Il primo piano è quasi completamente allagato ed è impossibile raggiungerlo a piedi. Ma dietro la parete che separa l’edificio abbandonato dal resto del mondo, vivono persone. Hanno una cucina, dei letti — e sembra che usino la parte allagata del centro come scarico. All’interno, alcuni escavatori stanno immobili, prova che a un certo punto i lavori sono iniziati e poi semplicemente si sono fermati.
I pipistrelli e la vista
Potresti pensare di essere solo, ma non lo sei. Centinaia di pipistrelli occupano la parte superiore dell’interno, facendosi sentire ogni volta che un fascio di torcia taglia il buio o una voce risuona troppo forte.
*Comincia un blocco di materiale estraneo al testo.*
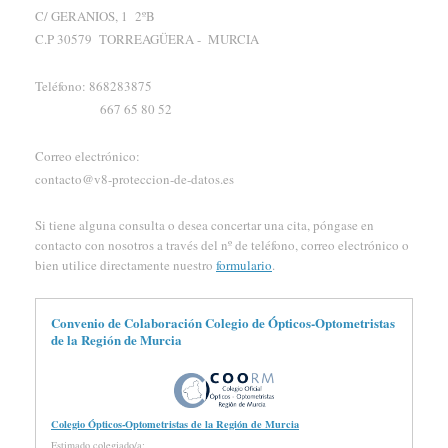
C/ GERANIOS, 1 2ºB
C.P 30579 TORREAGÜERA - MURCIA
Teléfono: 868283875
667 65 80 52
Correo electrónico:
contacto@v8-proteccion-de-datos.es
Si tiene alguna consulta o desea concertar una cita, póngase en
contacto con nosotros a través del nº de teléfono, correo electrónico o
bien utilice directamente nuestro
formulario
.
Convenio de Colaboración Colegio de Ópticos-Optometristas
de la Región de Murcia
Colegio Ópticos-Optometristas de la Región de Murcia
Estimado colegiado/a: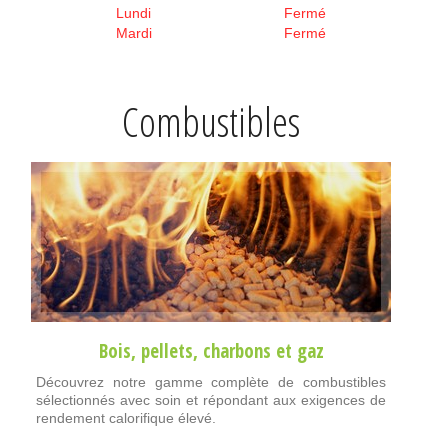
Lundi
Fermé
Mardi
Fermé
Combustibles
Bois
,
pellets
,
charbons
et
gaz
Découvrez notre gamme complète de combustibles
sélectionnés avec soin et répondant aux exigences de
rendement calorifique élevé.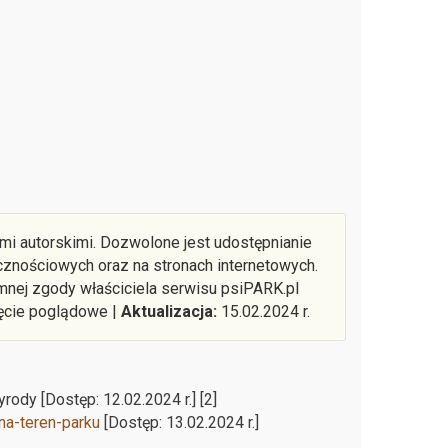
ami autorskimi. Dozwolone jest udostępnianie
znościowych oraz na stronach internetowych.
mnej zgody właściciela serwisu psiPARK.pl
ęcie poglądowe |
Aktualizacja:
15.02.2024 r.
rody [Dostęp: 12.02.2024 r.] [2]
na-teren-parku
[Dostęp: 13.02.2024 r.]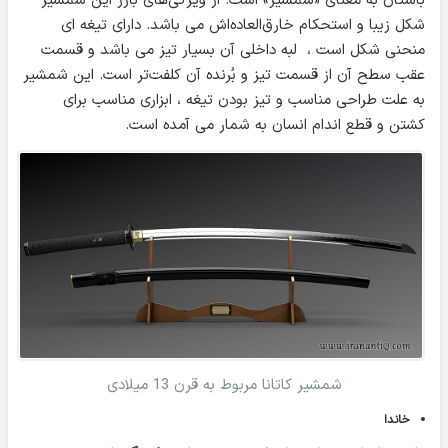
باستان به معنای «شمشیر» است. از ویژگی‌های بارز این شمشیر
شکل زیبا و استحکام خارق‌العاده‌اش می باشد. دارای تیغه ای
منحنی شکل است ، لبه داخلی آن بسیار تیز می باشد و قسمت
عقب سطح آن از قسمت تیز و بُرنده آن کلفت‌تر است. این شمشیر
به علت طراحی مناسب و تیز بودن تیغه ، ابزاری مناسب برای
کشتن و قطع اندام انسان به شمار می آمده است.
شمشیر کاتانا مربوط به قرن 13 میلادی
خاندا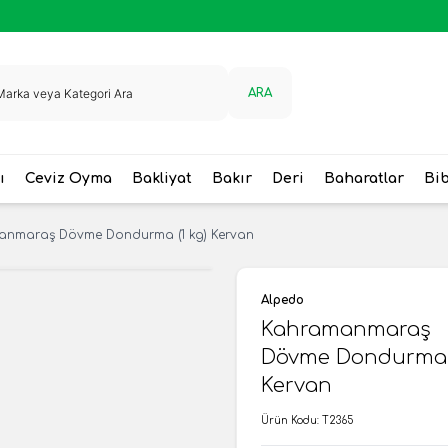
ARA
ı
Ceviz Oyma
Bakliyat
Bakır
Deri
Baharatlar
Bi
nmaraş Dövme Dondurma (1 kg) Kervan
Alpedo
Kahramanmaraş
Dövme Dondurma (
Kervan
Ürün Kodu:
T2365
Dai piani superiori si apre una vista notevole sulla città — si guarda giù su una delle più grandi metropoli del mondo e si osserva come tutti corrano da qualche parte. Mentre in questo posto il tempo si è fermato.


Stato attuale
Nel 2026, il New World Mall è ancora in piedi nel distretto di Phra Nakhon, con le facciate verso strada sigillate con lastre metalliche. La popolazione di pesci che aveva reso il sito famoso a livello internazionale è sparita da anni, rimossa in un’operazione municipale la cui data esatta varia a seconda delle fonti. Ricerche negli archivi della Bangkok Metropolitan Administration, nella stampa thailandese e in immagini satellitari recenti confermano che l’edificio è ancora presente nella maglia urbana vicino alla riva del Chao Phraya e al complesso del Grande Palazzo Reale, con le strade circostanti commercialmente attive. Nessuna tutela formale né programma di riqualificazione certificato risulta nei registri nazionali al 2026. La carcassa di cemento è ancora lì, i pesci sono andati, il seminterrato rimane allagato.